Tuesday, September 26, 2006

As We Prepare for UD's...

...remarks in the Chronicle of Higher Education tomorrow about Rate My Professors, here's a short piece from the Georgetown University student newspaper about faculty and student attitudes about the thing.



One faculty comment got my attention:

Maureen Corrigan, an adjunct professor of English with [a rather middling]... rating ... said she has never visited the Web site.

“I doubt that Hannah Arendt or Gertrude Stein would have scored high on the congeniality meter,” she said, referring to the German political scholar and American writer.




This brief comment has all the elements of one popular professorial response to phenomena like RMP: Snobbery, self-preening, willful blindness, and false assumptions.

*** Unlike in-house evaluations, which often do want students to go to town on congeniality questions, RMP asks students to focus on the clarity of the professor, the difficulty of the course, and other serious matters. Student comments by and large reflect this approach -- they tend to say little about whether they found a professor congenial, and much about the competence of a professor's style of teaching.

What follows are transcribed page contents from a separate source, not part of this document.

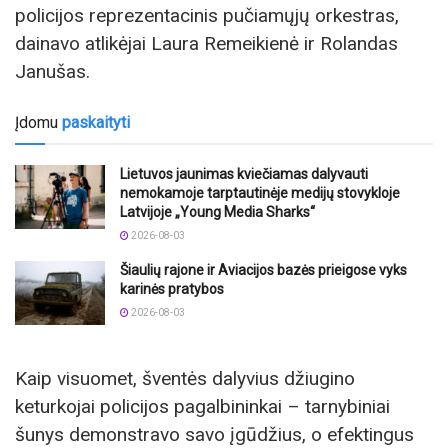
policijos reprezentacinis pučiamųjų orkestras,
dainavo atlikėjai Laura Remeikienė ir Rolandas
Janušas.
Įdomu
paskaityti
Lietuvos jaunimas kviečiamas dalyvauti
nemokamoje tarptautinėje medijų stovykloje
Latvijoje „Young Media Sharks“
2026-08-03
Šiaulių rajone ir Aviacijos bazės prieigose vyks
karinės pratybos
2026-08-03
Kaip visuomet, šventės dalyvius džiugino
keturkojai policijos pagalbininkai – tarnybiniai
šunys demonstravo savo įgūdžius, o efektingus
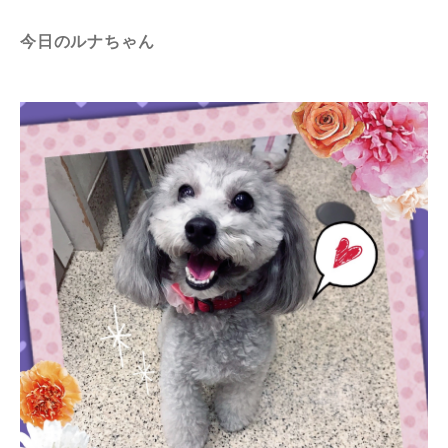
今日のルナちゃん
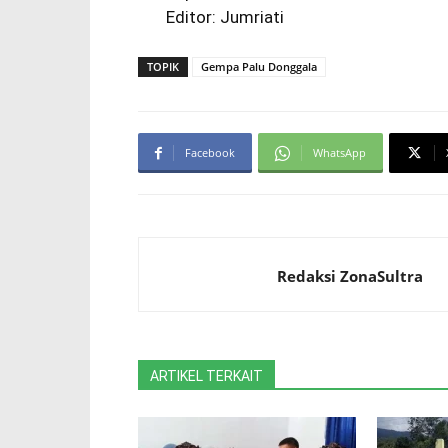
Editor: Jumriati
TOPIK
Gempa Palu Donggala
Facebook
WhatsApp
Redaksi ZonaSultra
ARTIKEL TERKAIT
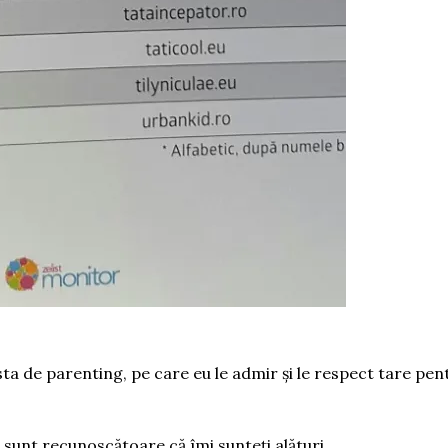
sta de parenting, pe care eu le admir și le respect tare pen
ă sunt recunoscătoare că îmi sunteți alături.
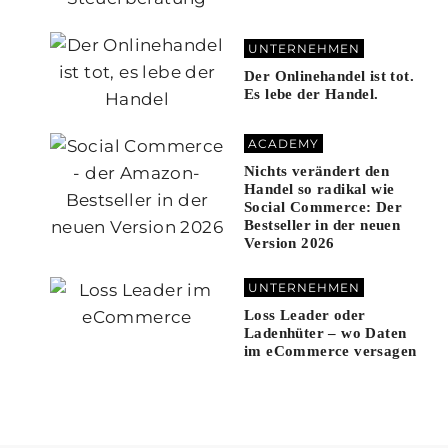
UNTERNEHMEN
Der Onlinehandel ist tot.
Es lebe der Handel.
ACADEMY
Nichts verändert den
Handel so radikal wie
Social Commerce: Der
Bestseller in der neuen
Version 2026
UNTERNEHMEN
Loss Leader oder
Ladenhüter – wo Daten
im eCommerce versagen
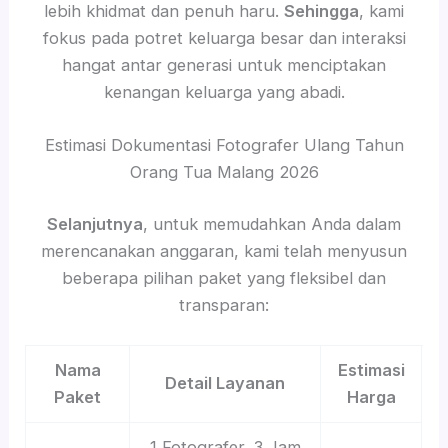
lebih khidmat dan penuh haru.
Sehingga
, kami
fokus pada potret keluarga besar dan interaksi
hangat antar generasi untuk menciptakan
kenangan keluarga yang abadi.
Estimasi Dokumentasi Fotografer Ulang Tahun
Orang Tua Malang 2026
Selanjutnya
, untuk memudahkan Anda dalam
merencanakan anggaran, kami telah menyusun
beberapa pilihan paket yang fleksibel dan
transparan:
Nama
Estimasi
Detail Layanan
Paket
Harga
1 Fotografer, 3 Jam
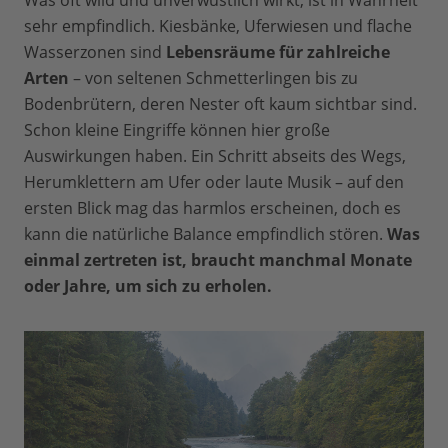
Was oft wild und unverwüstlich wirkt, ist in Wahrheit
sehr empfindlich. Kiesbänke, Uferwiesen und flache
Wasserzonen sind
Lebensräume für zahlreiche
Arten
– von seltenen Schmetterlingen bis zu
Bodenbrütern, deren Nester oft kaum sichtbar sind.
Schon kleine Eingriffe können hier große
Auswirkungen haben. Ein Schritt abseits des Wegs,
Herumklettern am Ufer oder laute Musik – auf den
ersten Blick mag das harmlos erscheinen, doch es
kann die natürliche Balance empfindlich stören.
Was
einmal zertreten ist, braucht manchmal Monate
oder Jahre, um sich zu erholen.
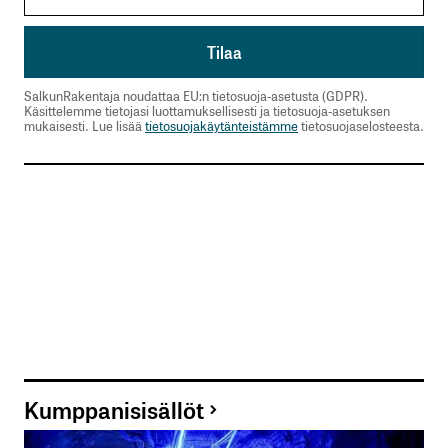
SalkunRakentaja noudattaa EU:n tietosuoja-asetusta (GDPR).
Käsittelemme tietojasi luottamuksellisesti ja tietosuoja-asetuksen
mukaisesti. Lue lisää
tietosuojakäytänteistämme
tietosuojaselosteesta.
Kumppanisisällöt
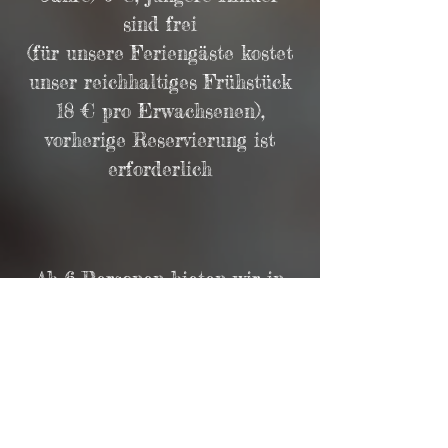
sind frei
(für unsere Feriengäste kostet
unser reichhaltiges Frühstück
18 € pro Erwachsenen),
vorherige Reservierung ist
erforderlich
Ab 6 Personen bieten wir in
unserem kleinen Café Raum
für Ihre gemütlichen
Zusammenkünfte: z.B. für 1
Gläschen Prosecco, 1 warmen
Pott Kaffee oder Tee, 2 Stück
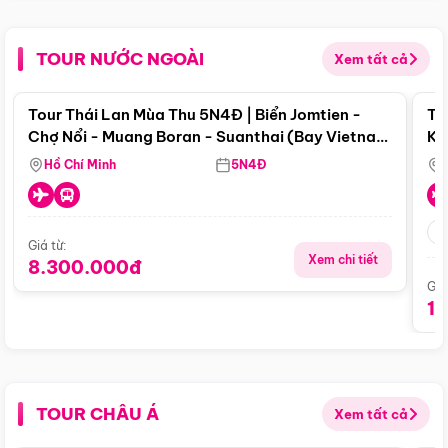
TOUR NƯỚC NGOÀI
Xem tất cả
Điểm nổi bật
Tour Thái Lan Mùa Thu 5N4Đ | Biển Jomtien -
To
Chợ Nổi - Muang Boran - Suanthai (Bay Vietnam
Ku
Airlines)
Si
Hồ Chí Minh
5N4Đ
Giá từ:
Xem chi tiết
8.300.000đ
Giá
1
TOUR CHÂU Á
Xem tất cả
Điểm nổi bật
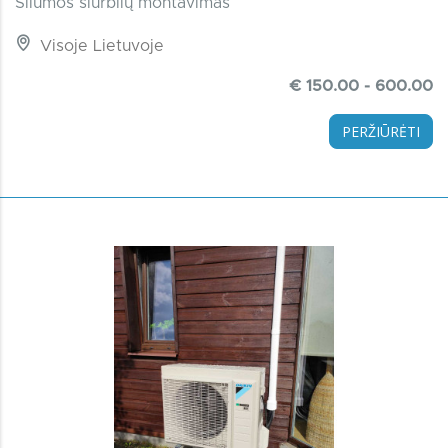
Šilumos siurblių montavimas
Visoje Lietuvoje
€ 150.00 - 600.00
PERŽIŪRĖTI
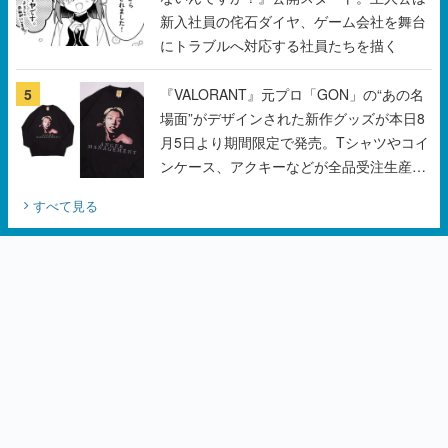
新入社員の侘石ダイヤ、ゲーム会社を舞台
にトラブルへ対応する社員たちを描く
5
『VALORANT』元プロ「GON」の“あの名
場面”がデザインされた新作グッズが本日8
月5日より期間限定で発売。Tシャツやコイ
ンケース、アクキーなどが全品受注生産で
登場、過去に発売したグッズの再販も
すべて見る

*** Corrigan would know this if she glanced at RMP, but she is above that sort of thing.

*** Not that RMP solicits this sort of information, but Gertrude Stein would no doubt be a hoot in the classroom, since she had a wicked sense of humor and quite the delivery. As for congeniality: Stein was a spectacular hostess who ran the most sought-after salon in Paris. I'm not sure what Corrigan is thinking about here.

Though Arendt would have complained bitterly about not being able to smoke in the classroom, everything I've read about her as a writer, scholar, and teacher suggests that she had a passion and focus that many students would have found not merely congenial, but exciting.

*** As to Corrigan's implicit comparison of herself to people like Arendt and Stein: The main thing students note about Corrigan is that she's easy. Indeed, her overall "Ease" rating is way high. Arendt and Stein were not pushovers.